▶ [AIM OF THE TASK]
From the line containing "Massages et exercices (599, 1838)" through the last line of the records below, output every line exactly as it appears, but leave out the pictures.

--- --- ---

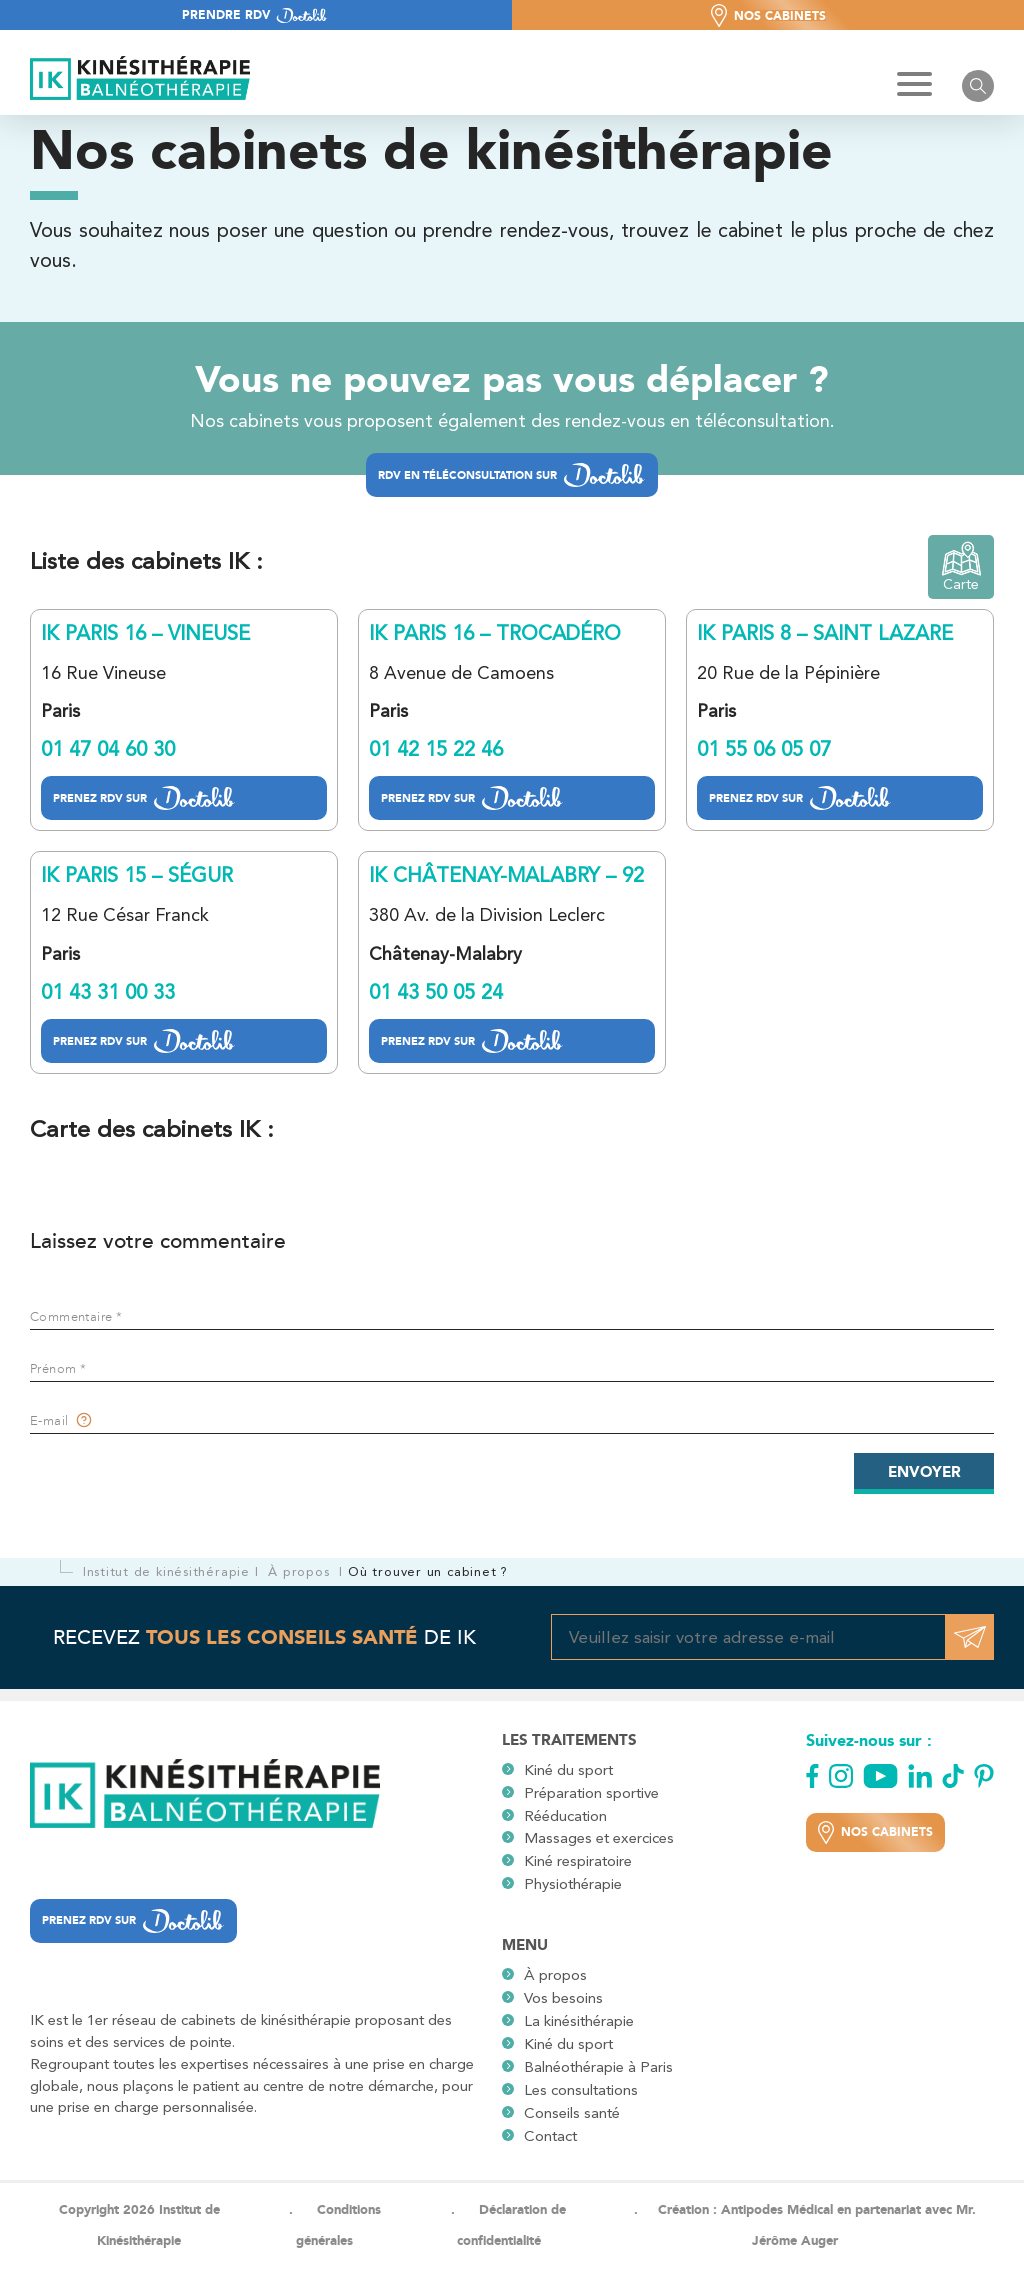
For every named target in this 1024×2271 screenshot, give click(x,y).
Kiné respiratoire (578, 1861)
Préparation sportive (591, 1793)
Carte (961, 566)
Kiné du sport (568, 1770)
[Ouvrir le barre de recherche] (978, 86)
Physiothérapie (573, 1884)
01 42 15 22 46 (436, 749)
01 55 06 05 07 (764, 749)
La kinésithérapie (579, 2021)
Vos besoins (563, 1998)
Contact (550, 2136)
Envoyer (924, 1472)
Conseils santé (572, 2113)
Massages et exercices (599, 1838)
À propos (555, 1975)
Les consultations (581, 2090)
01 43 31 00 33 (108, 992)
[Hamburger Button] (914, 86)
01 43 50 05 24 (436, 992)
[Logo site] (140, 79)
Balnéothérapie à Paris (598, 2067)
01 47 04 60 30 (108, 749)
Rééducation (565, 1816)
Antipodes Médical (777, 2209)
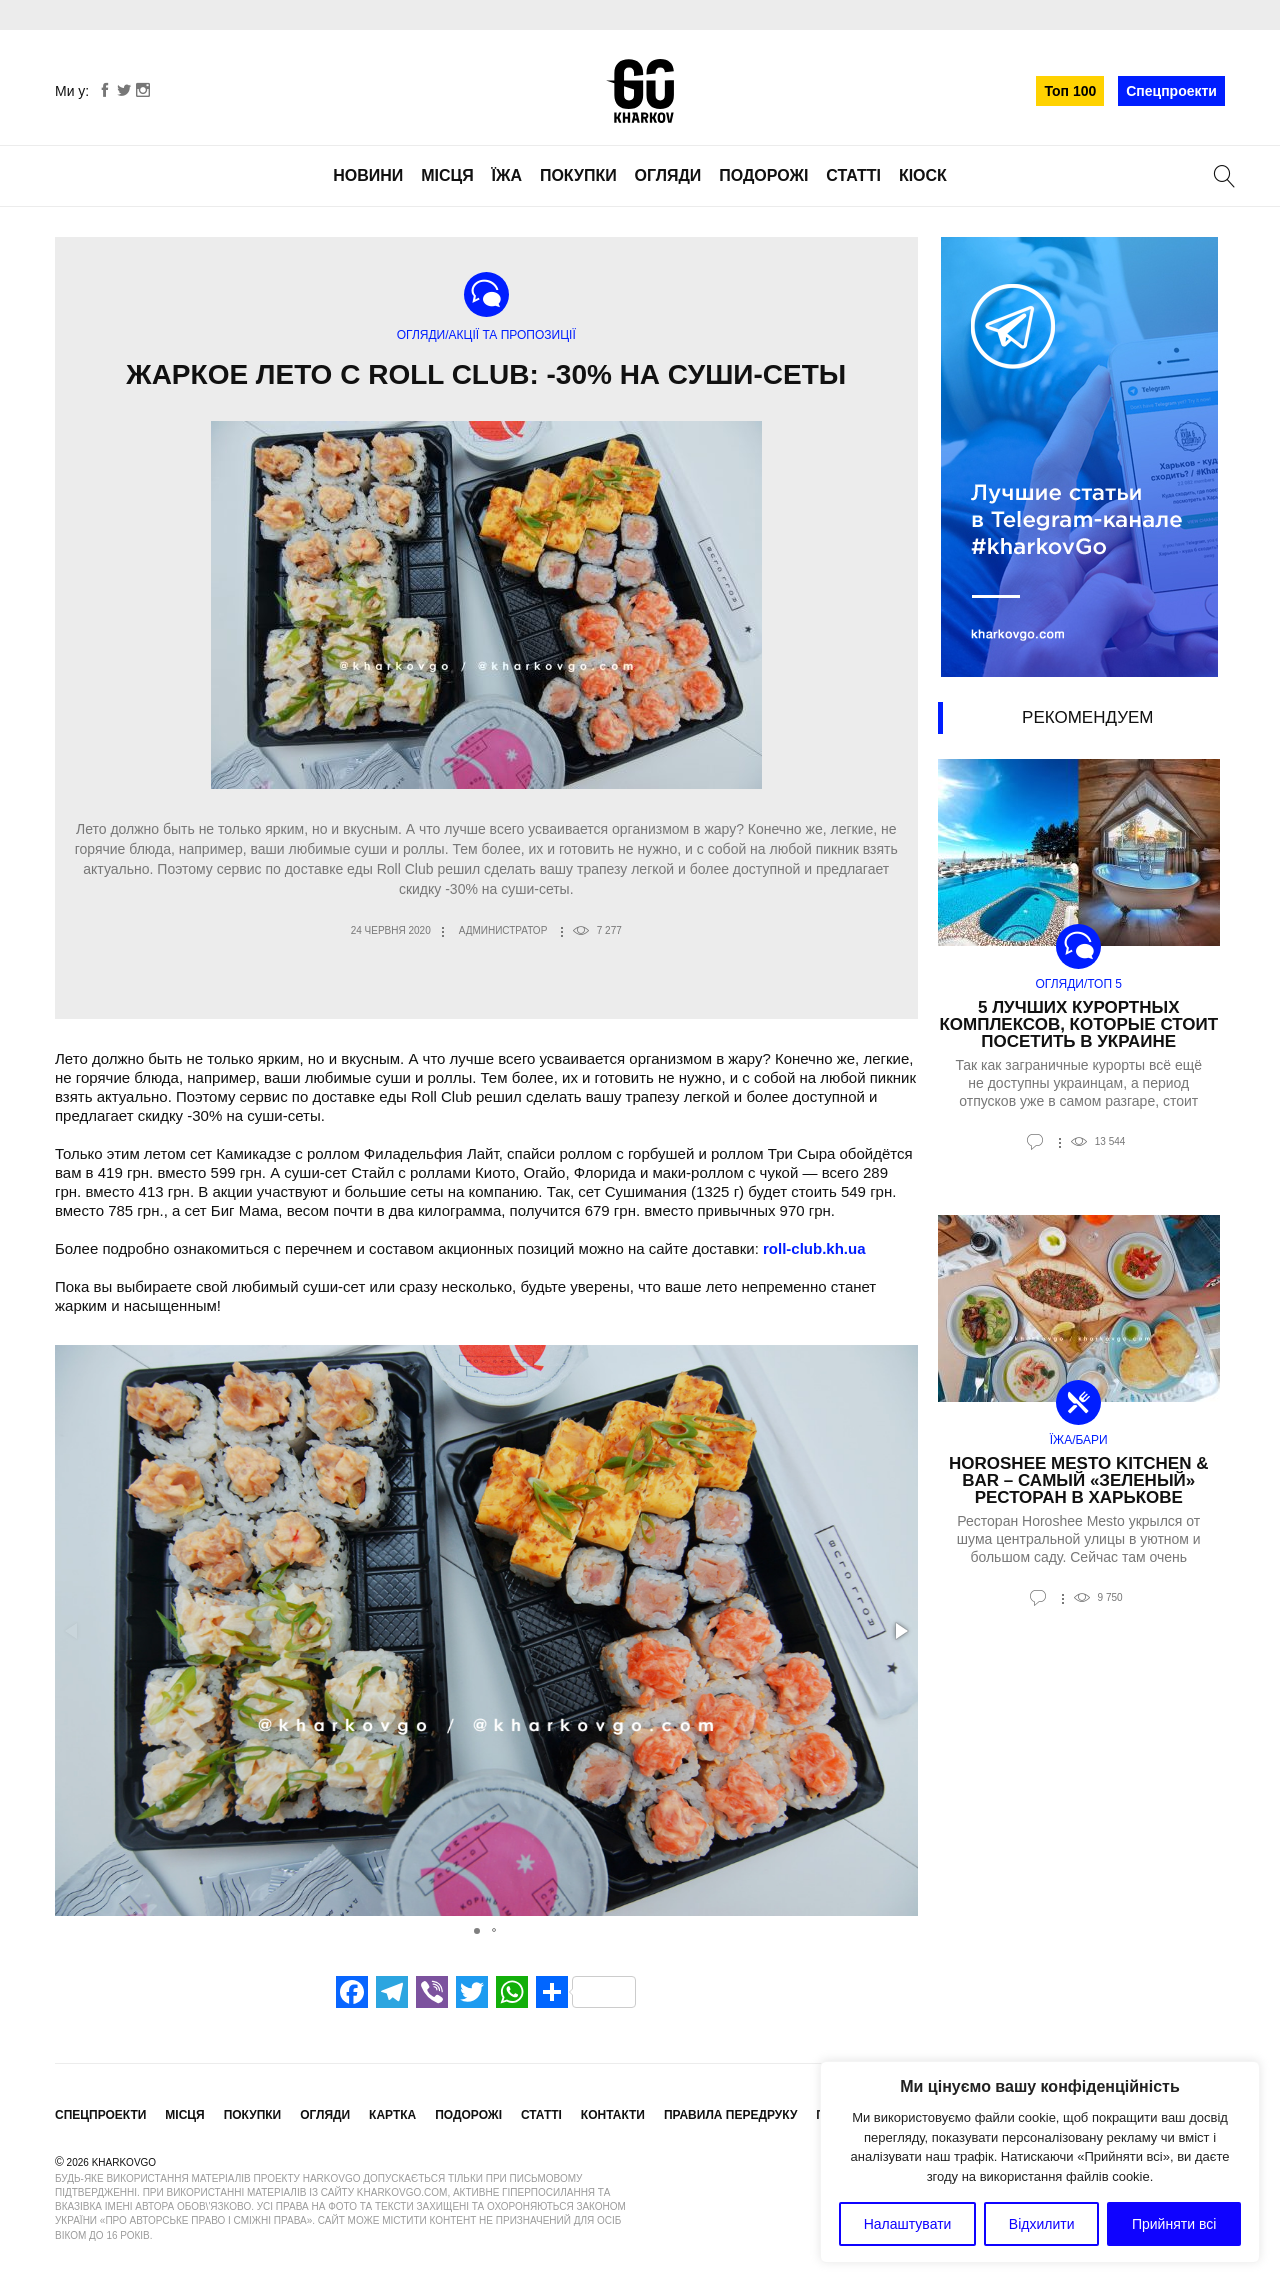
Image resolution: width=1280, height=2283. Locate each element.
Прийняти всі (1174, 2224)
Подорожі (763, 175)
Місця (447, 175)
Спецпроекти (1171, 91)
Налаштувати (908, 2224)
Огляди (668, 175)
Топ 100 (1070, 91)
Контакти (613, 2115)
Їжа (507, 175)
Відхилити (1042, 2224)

--- --- ---

▶ [ANSWER SPACE]
Massages et exercices (599, 1838)
À propos (555, 1975)
Les consultations (581, 2090)
01 43 31 00 33 (108, 992)
[Hamburger Button] (914, 86)
01 43 50 05 24 (436, 992)
[Logo site] (140, 79)
Balnéothérapie à Paris (598, 2067)
01 47 04 60 30 (108, 749)
Rééducation (565, 1816)
Antipodes Médical (777, 2209)
Image resolution: width=1280, height=2283. Locate each element.
Прийняти всі (1174, 2224)
Подорожі (763, 175)
Місця (447, 175)
Спецпроекти (1171, 91)
Налаштувати (908, 2224)
Огляди (668, 175)
Топ 100 (1070, 91)
Контакти (613, 2115)
Їжа (507, 175)
Відхилити (1042, 2224)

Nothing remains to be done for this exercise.